_Try it_
Scan the entries below. Return every line that includes "Portland".

#####

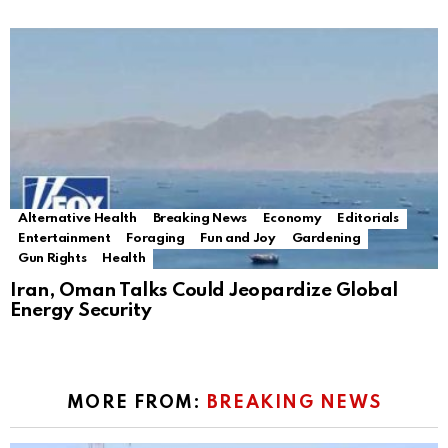
Alternative Health
Breaking News
Economy
Editorials
Entertainment
Foraging
Fun and Joy
Gardening
Gun Rights
Health
Iran, Oman Talks Could Jeopardize Global
Energy Security
MORE FROM:
BREAKING NEWS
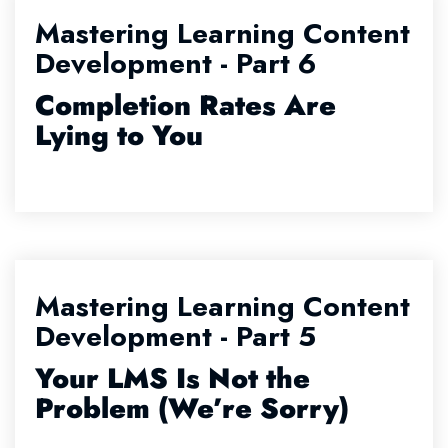
Mastering Learning Content
Development - Part 6
Completion Rates Are
Lying to You
Mastering Learning Content
Development - Part 5
Your LMS Is Not the
Problem (We’re Sorry)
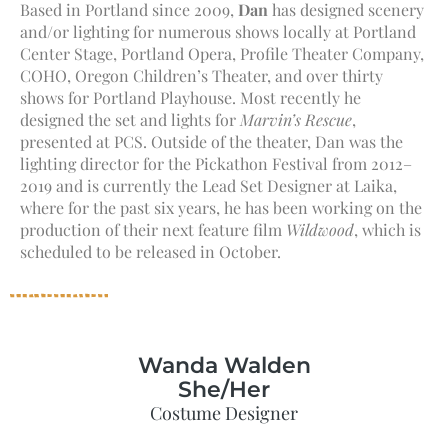
Based in Portland since 2009,
Dan
has designed scenery
and/or lighting for numerous shows locally at Portland
Center Stage, Portland Opera, Profile Theater Company,
COHO, Oregon Children’s Theater, and over thirty
shows for Portland Playhouse. Most recently he
designed the set and lights for
Marvin’s Rescue
,
presented at PCS. Outside of the theater, Dan was the
lighting director for the Pickathon Festival from 2012–
2019 and is currently the Lead Set Designer at Laika,
where for the past six years, he has been working on the
production of their next feature film
Wildwood
, which is
scheduled to be released in October.
Wanda Walden
She/Her
Costume Designer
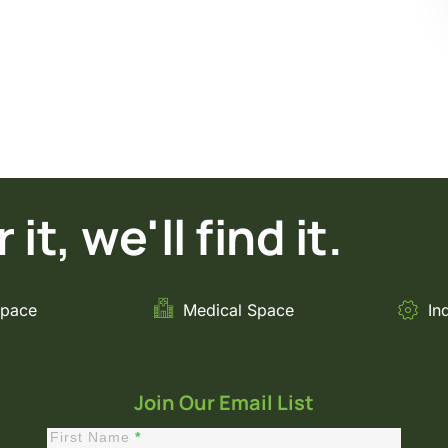
it, we'll find it.
Space
Medical Space
In
Join Our Email List
First Name
*
Constant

#####

_Answer box_
Based in Portland since 2009,
and/or lighting for numerous shows locally at Portland
Center Stage, Portland Opera, Profile Theater Company,
shows for Portland Playhouse. Most recently he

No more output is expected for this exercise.